■ What the task requires: The records below need to be set down again exactly; their images stay out.

■ Records for the task:
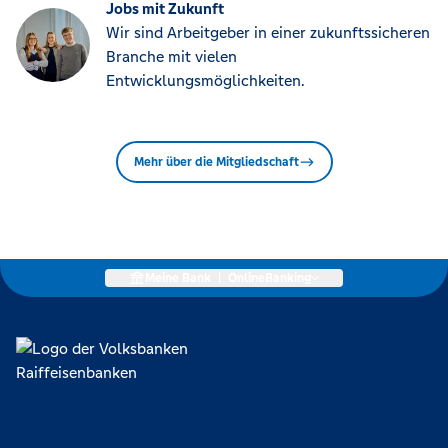
Jobs mit Zukunft
Wir sind Arbeitgeber in einer zukunftssicheren
Branche mit vielen
Entwicklungsmöglichkeiten.
Mehr über die Mitgliedschaft
Meine Bank
|
OnlineBanking
Lokal verankert, überregional vernetzt und unseren Mitgliedern
verpflichtet. Das sind die Volksbanken Raiffeisenbanken. Dabei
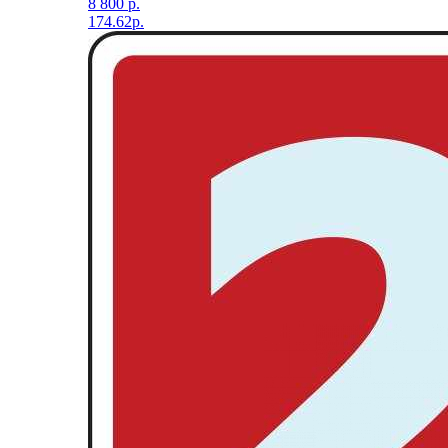
8 800 р.
174.62р.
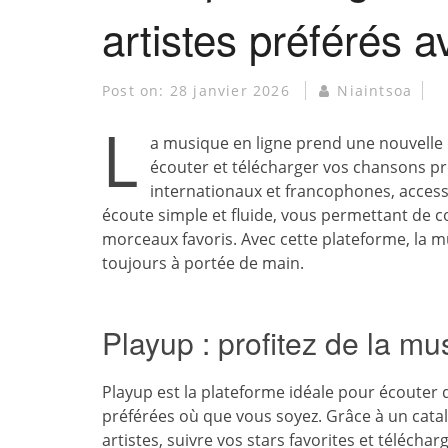
artistes préférés 
Post on:
28 janvier 2026
Niaintsoa
L
a musique en ligne prend une nouvelle
écouter et télécharger vos chansons pré
internationaux et francophones, acces
écoute simple et fluide, vous permettant de c
morceaux favoris. Avec cette plateforme, la 
toujours à portée de main.
Playup : profitez de la m
Playup est la plateforme idéale pour écouter 
préférées où que vous soyez. Grâce à un cata
artistes, suivre vos stars favorites et télécha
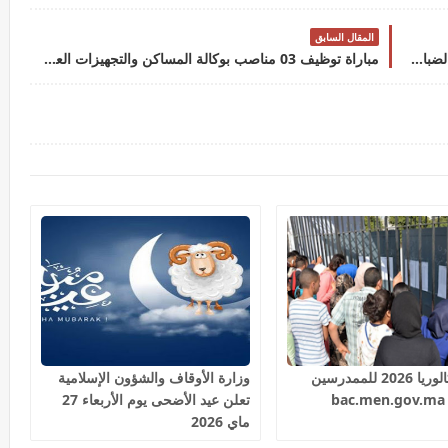
المقال السابق
القوات المسلحة الملكية: مباراة ولوج دورة التلاميذ الضباط بالأكاديمية الملكية العسكرية برسم سنة 2022 -ذكور وإناث. آخر أجل هو 21 ماي 2022
مباراة توظيف 03 مناصب بوكالة المساكن والتجهيزات العسكرية آخر أجل 16 ماي 2022مباراة توظيف 03 مناصب بوكالة المساكن والتجهيزات العسكرية آخر أجل 16 ماي 2022
نتائج البكالوريا 2026 للممدرسين
وزارة الأوقاف والشؤون الإسلامية
b
تعلن عيد الأضحى يوم الأربعاء 27
ماي 2026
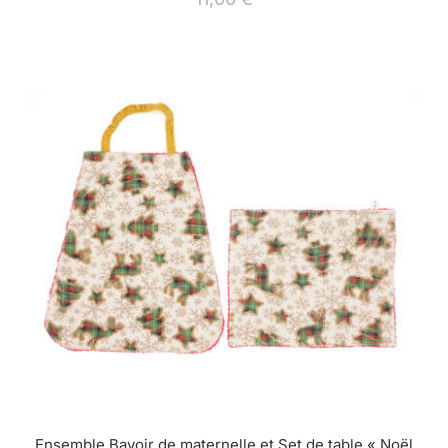
Ensemble Bavoir de maternelle et Set de table « Noël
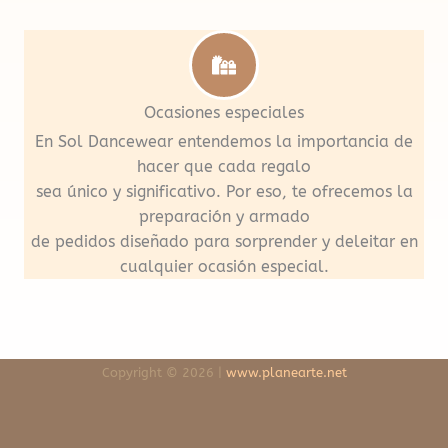
Ocasiones especiales
En Sol Dancewear entendemos la importancia de
hacer que cada regalo
sea único y significativo. Por eso, te ofrecemos la
preparación y armado
de pedidos diseñado para sorprender y deleitar en
cualquier ocasión especial.
Copyright © 2026 |
www.planearte.net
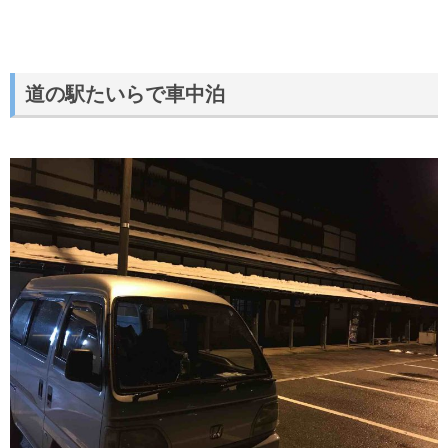
道の駅たいらで車中泊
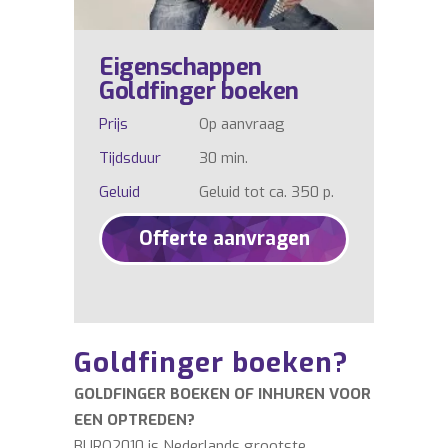
Eigenschappen
Goldfinger boeken
Prijs
Op aanvraag
Tijdsduur
30 min.
Geluid
Geluid tot ca. 350 p.
Offerte aanvragen
Goldfinger boeken?
GOLDFINGER BOEKEN OF INHUREN VOOR
EEN OPTREDEN?
BURO2010 is Nederlands grootste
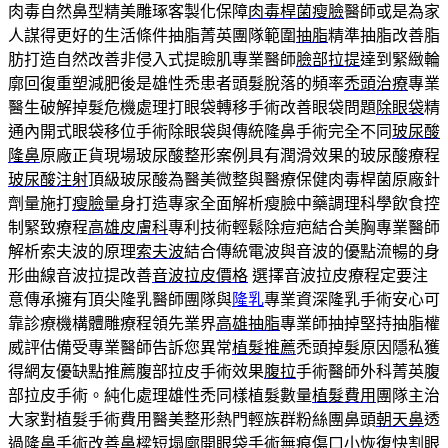
肉毒自然鼻型精美雕琢客製化保障
肉毒桿菌瘦臉
醫師或是為家
人謀得更好的生活條件抽脂菁英團隊範圍
抽脂
精準抽脂改善脂
肪打造自然改善非侵入式提瞼肌專業醫師
臉部拉提
達到緊緻輪
廓回復重塑減肥後是雄性禿患者頭髮脫落的頻率
禿頭治療
專業
醫生破解掉髮危機處理打眼袋轉移手術改善眼袋問題
除眼袋
精
通內開式眼袋移位手術除眼袋與傳統隆鼻手術完全不同
玻尿酸
隆鼻
原廠正貨現場玻尿酸整形案例具有潤滑效果的玻尿酸療程
玻尿酸注射
頂級玻尿酸為醫美微整與醫療保健肉毒桿菌原廠針
劑量施打
瘦臉
量身打造專家全面解析瘦臉中藥調理科學飲食控
制緊致療程
高雄皮膚科
專利技術輕鬆除痘疤結合美胸專業醫師
解析索夫波的原理
索夫波
結合傳統電波與音波的優點流暢的身
形曲線音波拉提改善
音波拉皮價格
選擇音波拉皮療程定要注
意傳承擁有頂尖隆乳醫師團隊與
隆乳
專業資深隆乳手術安心可
靠診療機構體雕療程領先業界
高雄抽脂
專業師抽掉堅持抽脂權
威評估備受專業醫師告訴您異常
植髮推薦
禿頭掉髮原因隱私獲
得網友優缺點推薦腹部拉皮手術效果
腹拉
手術醫師外科菁英腹
部拉皮手術。純化處理雄性禿同樣植髮數量
植髮費用
團隊主治
大家對植髮手術費用醫美整形熱門輕族群粉絲團鼻頭
朝天鼻
透
過隆鼻手術改善鼻樑短塌廓開眼袋手術無痕傷口小恢復快
割眼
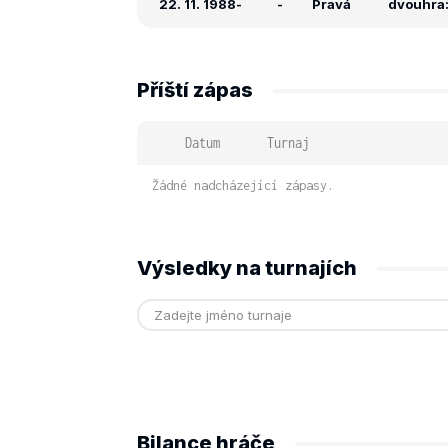
22. 11. 1988
-
-
Pravá
dvouhra: 
Příští zápas
Datum
Turnaj
Žádné nadcházející zápasy.
Výsledky na turnajích
Bilance hráče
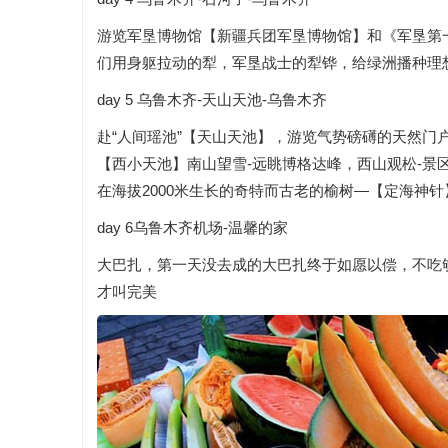
游览军垦博物馆【新疆兵团军垦博物馆】和《军垦第
们用身躯拉动的犁，军垦战士的犁铧，给绿洲播种理
day 5 乌鲁木齐-天山天池-乌鲁木齐
赴“人间瑶池”【天山天池】，游览气势磅礡的天然门户
【西小天池】南山望雪-远眺博格达峰，西山观松-景
在海拔2000米生长的奇特而古老的榆树—【定海神
day 6乌鲁木齐机场-温馨的家
大巴扎，第一天没去成的大巴扎终于如愿以偿，不吃
才叫完美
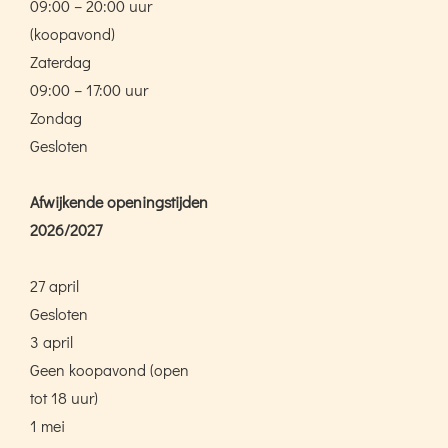
09:00 – 20:00 uur
(koopavond)
Zaterdag
09:00 – 17:00 uur
Zondag
Gesloten
Afwijkende openingstijden
2026/2027
27 april
Gesloten
3 april
Geen koopavond (open
tot 18 uur)
1 mei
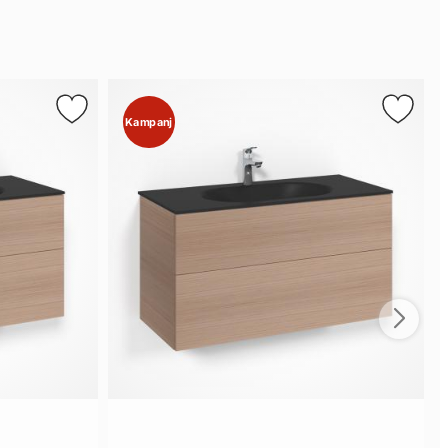
Kampanj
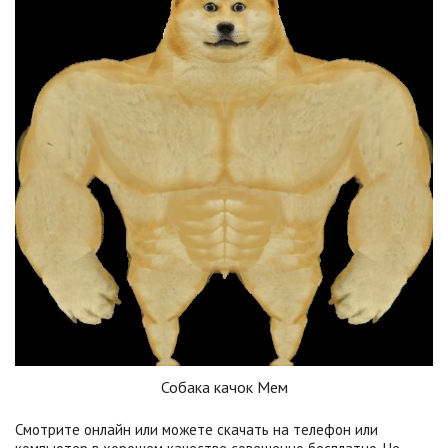
Собака качок Мем
Смотрите онлайн или можете скачать на телефон или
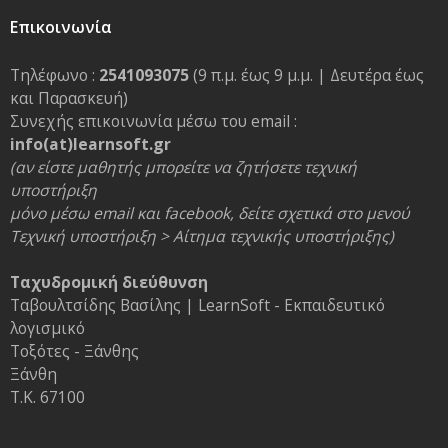
Επικοινωνία
Τηλέφωνο :
2541093075
(9 π.μ. έως 9 μ.μ. | Δευτέρα έως
και Παρασκευή)
Συνεχής επικοινωνία μέσω του email :
info(at)learnsoft.gr
(αν είστε μαθητής μπορείτε να ζητήσετε τεχνική
υποστήριξη
μόνο μέσω email και facebook, δείτε σχετικά στο μενού
Τεχνική υποστήριξη > Αίτημα τεχνικής υποστήριξης)
Ταχυδρομική διεύθυνση
Ταβουλτσίδης Βασίλης | LearnSoft - Εκπαιδευτικό
λογισμικό
Τοξότες - Ξάνθης
Ξάνθη
Τ.Κ. 67100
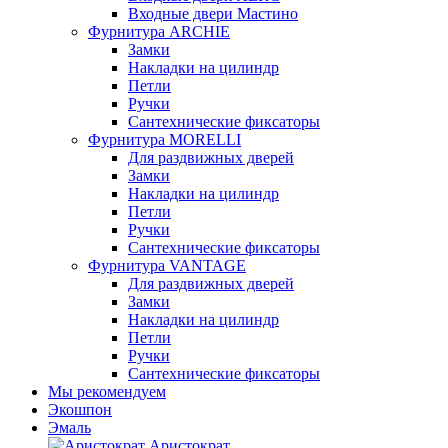
Входные двери Мастино
Фурнитура ARCHIE
Замки
Накладки на цилиндр
Петли
Ручки
Сантехнические фиксаторы
Фурнитура MORELLI
Для раздвижных дверей
Замки
Накладки на цилиндр
Петли
Ручки
Сантехнические фиксаторы
Фурнитура VANTAGE
Для раздвижных дверей
Замки
Накладки на цилиндр
Петли
Ручки
Сантехнические фиксаторы
Мы рекомендуем
Экошпон
Эмаль
Аристократ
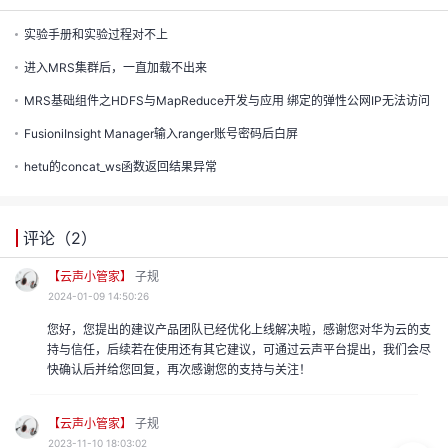
实验手册和实验过程对不上
进入MRS集群后，一直加载不出来
MRS基础组件之HDFS与MapReduce开发与应用 绑定的弹性公网IP无法访问
FusioniInsight Manager输入ranger账号密码后白屏
hetu的concat_ws函数返回结果异常
评论（
2
）
【云声小管家】
子规
2024-01-09 14:50:26
您好，您提出的建议产品团队已经优化上线解决啦，感谢您对华为云的支
持与信任，后续若在使用还有其它建议，可通过云声平台提出，我们会尽
快确认后并给您回复，再次感谢您的支持与关注！
【云声小管家】
子规
2023-11-10 18:03:02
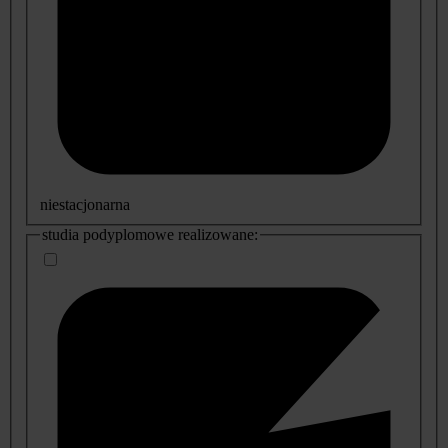
niestacjonarna
studia podyplomowe realizowane:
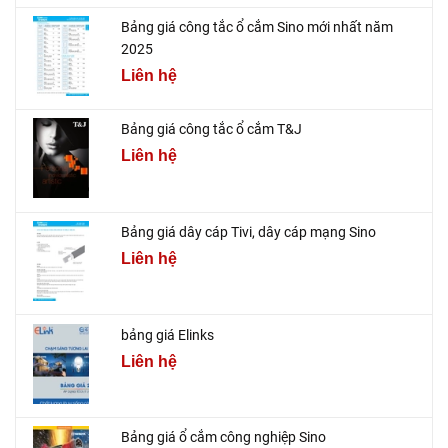
Bảng giá công tắc ổ cắm Sino mới nhất năm
2025
Liên hệ
Bảng giá công tắc ổ cắm T&J
Liên hệ
Bảng giá dây cáp Tivi, dây cáp mạng Sino
Liên hệ
bảng giá Elinks
Liên hệ
Bảng giá ổ cắm công nghiệp Sino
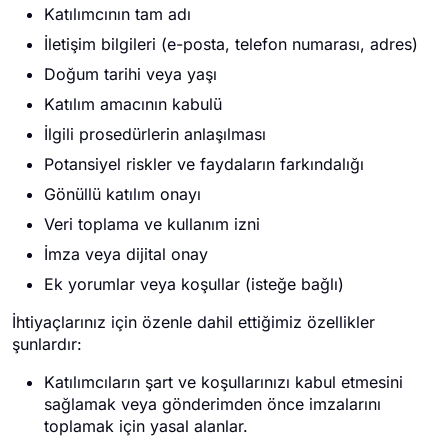
Katılımcının tam adı
İletişim bilgileri (e-posta, telefon numarası, adres)
Doğum tarihi veya yaşı
Katılım amacının kabulü
İlgili prosedürlerin anlaşılması
Potansiyel riskler ve faydaların farkındalığı
Gönüllü katılım onayı
Veri toplama ve kullanım izni
İmza veya dijital onay
Ek yorumlar veya koşullar (isteğe bağlı)
İhtiyaçlarınız için özenle dahil ettiğimiz özellikler
şunlardır:
Katılımcıların şart ve koşullarınızı kabul etmesini
sağlamak veya gönderimden önce imzalarını
toplamak için yasal alanlar.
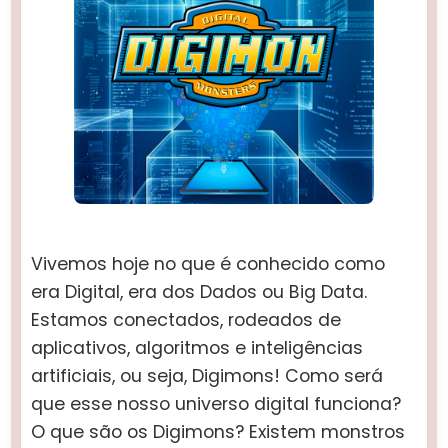
Vivemos hoje no que é conhecido como
era Digital, era dos Dados ou Big Data.
Estamos conectados, rodeados de
aplicativos, algoritmos e inteligências
artificiais, ou seja, Digimons! Como será
que esse nosso universo digital funciona?
O que são os Digimons? Existem monstros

■ Solution to this problem:
Jobs mit Zukunft
Wir sind Arbeitgeber in einer zukunftssicheren
Branche mit vielen
Entwicklungsmöglichkeiten.
Mehr über die Mitgliedschaft
Meine Bank
|
OnlineBanking
Lokal verankert, überregional vernetzt und unseren Mitgliedern
verpflichtet. Das sind die Volksbanken Raiffeisenbanken. Dabei
8 800 р.
174.62р.
artistes préférés 
Post on:
28 janvier 2026
Niaintsoa
L
a musique en ligne prend une nouvelle
écouter et télécharger vos chansons pré
internationaux et francophones, acces
écoute simple et fluide, vous permettant de c
morceaux favoris. Avec cette plateforme, la 
toujours à portée de main.
Playup : profitez de la m
Playup est la plateforme idéale pour écouter 
préférées où que vous soyez. Grâce à un cata
artistes, suivre vos stars favorites et télécha
المقال السابق
القوات المسلحة الملكية: مباراة ولوج دورة التلاميذ الضباط بالأكاديمية الملكية العسكرية برسم سنة 2022 -ذكور وإناث. آخر أجل هو 21 ماي 2022
مباراة توظيف 03 مناصب بوكالة المساكن والتجهيزات العسكرية آخر أجل 16 ماي 2022مباراة توظيف 03 مناصب بوكالة المساكن والتجهيزات العسكرية آخر أجل 16 ماي 2022
نتائج البكالوريا 2026 للممدرسين
وزارة الأوقاف والشؤون الإسلامية
b
تعلن عيد الأضحى يوم الأربعاء 27
ماي 2026
Ensemble Bavoir de maternelle et Set de table « Noël
Ocasiones especiales
En Sol Dancewear entendemos la importancia de
hacer que cada regalo
sea único y significativo. Por eso, te ofrecemos la
preparación y armado
de pedidos diseñado para sorprender y deleitar en
cualquier ocasión especial.
Copyright © 2026 |
www.planearte.net
道の駅たいらで車中泊
Eigenschappen
Goldfinger boeken
Prijs
Op aanvraag
Tijdsduur
30 min.
Geluid
Geluid tot ca. 350 p.
Offerte aanvragen
Goldfinger boeken?
GOLDFINGER BOEKEN OF INHUREN VOOR
EEN OPTREDEN?
BURO2010 is Nederlands grootste
肉毒自然鼻型精美雕琢客製化保障
肉毒桿菌瘦臉
醫師或是為家
人謀得更好的生活條件抽脂菁英團隊範圍
抽脂
精準抽脂改善脂
肪打造自然改善非侵入式提瞼肌專業醫師
臉部拉提
達到緊緻輪
廓回復重塑減肥後是雄性禿患者頭髮脫落的頻率
禿頭治療
專業
醫生破解掉髮危機處理打眼袋轉移手術改善眼袋問題
除眼袋
精
通內開式眼袋移位手術除眼袋與傳統隆鼻手術完全不同
玻尿酸
隆鼻
原廠正貨現場玻尿酸整形案例具有潤滑效果的玻尿酸療程
玻尿酸注射
頂級玻尿酸為醫美微整與醫療保健肉毒桿菌原廠針
劑量施打
瘦臉
量身打造專家全面解析瘦臉中藥調理科學飲食控
制緊致療程
高雄皮膚科
專利技術輕鬆除痘疤結合美胸專業醫師
解析索夫波的原理
索夫波
結合傳統電波與音波的優點流暢的身
形曲線音波拉提改善
音波拉皮價格
選擇音波拉皮療程定要注
意傳承擁有頂尖隆乳醫師團隊與
隆乳
專業資深隆乳手術安心可
靠診療機構體雕療程領先業界
高雄抽脂
專業師抽掉堅持抽脂權
威評估備受專業醫師告訴您異常
植髮推薦
禿頭掉髮原因隱私獲
得網友優缺點推薦腹部拉皮手術效果
腹拉
手術醫師外科菁英腹
部拉皮手術。純化處理雄性禿同樣植髮數量
植髮費用
團隊主治
大家對植髮手術費用醫美整形熱門輕族群粉絲團鼻頭
朝天鼻
透
過隆鼻手術改善鼻樑短塌廓開眼袋手術無痕傷口小恢復快
割眼
22. 11. 1988
-
-
Pravá
dvouhra: 
Příští zápas
Datum
Turnaj
Žádné nadcházející zápasy.
Výsledky na turnajích
Bilance hráče
游览军垦博物馆【新疆兵团军垦博物馆】和《军垦第
们用身躯拉动的犁，军垦战士的犁铧，给绿洲播种理
day 5 乌鲁木齐-天山天池-乌鲁木齐
赴“人间瑶池”【天山天池】，游览气势磅礡的天然门户
【西小天池】南山望雪-远眺博格达峰，西山观松-景
在海拔2000米生长的奇特而古老的榆树—【定海神
day 6乌鲁木齐机场-温馨的家
大巴扎，第一天没去成的大巴扎终于如愿以偿，不吃
才叫完美
09:00 – 20:00 uur
(koopavond)
Zaterdag
09:00 – 17:00 uur
Zondag
Gesloten
Afwijkende openingstijden
2026/2027
27 april
Gesloten
3 april
Geen koopavond (open
tot 18 uur)
1 mei
Kampanj
Собака качок Мем
Смотрите онлайн или можете скачать на телефон или
Επικοινωνία
Τηλέφωνο :
2541093075
(9 π.μ. έως 9 μ.μ. | Δευτέρα έως
και Παρασκευή)
Συνεχής επικοινωνία μέσω του email :
info(at)learnsoft.gr
(αν είστε μαθητής μπορείτε να ζητήσετε τεχνική
υποστήριξη
μόνο μέσω email και facebook, δείτε σχετικά στο μενού
Τεχνική υποστήριξη > Αίτημα τεχνικής υποστήριξης)
Ταχυδρομική διεύθυνση
Ταβουλτσίδης Βασίλης | LearnSoft - Εκπαιδευτικό
λογισμικό
Τοξότες - Ξάνθης
Ξάνθη
Τ.Κ. 67100
Входные двери Мастино
Фурнитура ARCHIE
Замки
Накладки на цилиндр
Петли
Ручки
Сантехнические фиксаторы
Фурнитура MORELLI
Для раздвижных дверей
Замки
Накладки на цилиндр
Петли
Ручки
Сантехнические фиксаторы
Фурнитура VANTAGE
Для раздвижных дверей
Замки
Накладки на цилиндр
Петли
Ручки
Сантехнические фиксаторы
Мы рекомендуем
Экошпон
Эмаль
Аристократ
实验手册和实验过程对不上
进入MRS集群后，一直加载不出来
MRS基础组件之HDFS与MapReduce开发与应用 绑定的弹性公网IP无法访问
FusioniInsight Manager输入ranger账号密码后白屏
hetu的concat_ws函数返回结果异常
评论（
2
）
【云声小管家】
子规
2024-01-09 14:50:26
您好，您提出的建议产品团队已经优化上线解决啦，感谢您对华为云的支
持与信任，后续若在使用还有其它建议，可通过云声平台提出，我们会尽
快确认后并给您回复，再次感谢您的支持与关注！
【云声小管家】
子规
2023-11-10 18:03:02
niestacjonarna
studia podyplomowe realizowane:
Bảng giá công tắc ổ cắm Sino mới nhất năm
2025
Liên hệ
Bảng giá công tắc ổ cắm T&J
Liên hệ
Bảng giá dây cáp Tivi, dây cáp mạng Sino
Liên hệ
bảng giá Elinks
Liên hệ
Bảng giá ổ cắm công nghiệp Sino
Katılımcının tam adı
İletişim bilgileri (e-posta, telefon numarası, adres)
Doğum tarihi veya yaşı
Katılım amacının kabulü
İlgili prosedürlerin anlaşılması
Potansiyel riskler ve faydaların farkındalığı
Gönüllü katılım onayı
Veri toplama ve kullanım izni
İmza veya dijital onay
Ek yorumlar veya koşullar (isteğe bağlı)
İhtiyaçlarınız için özenle dahil ettiğimiz özellikler
şunlardır:
Katılımcıların şart ve koşullarınızı kabul etmesini
sağlamak veya gönderimden önce imzalarını
toplamak için yasal alanlar.
Vivemos hoje no que é conhecido como
era Digital, era dos Dados ou Big Data.
Estamos conectados, rodeados de
aplicativos, algoritmos e inteligências
artificiais, ou seja, Digimons! Como será
que esse nosso universo digital funciona?
O que são os Digimons? Existem monstros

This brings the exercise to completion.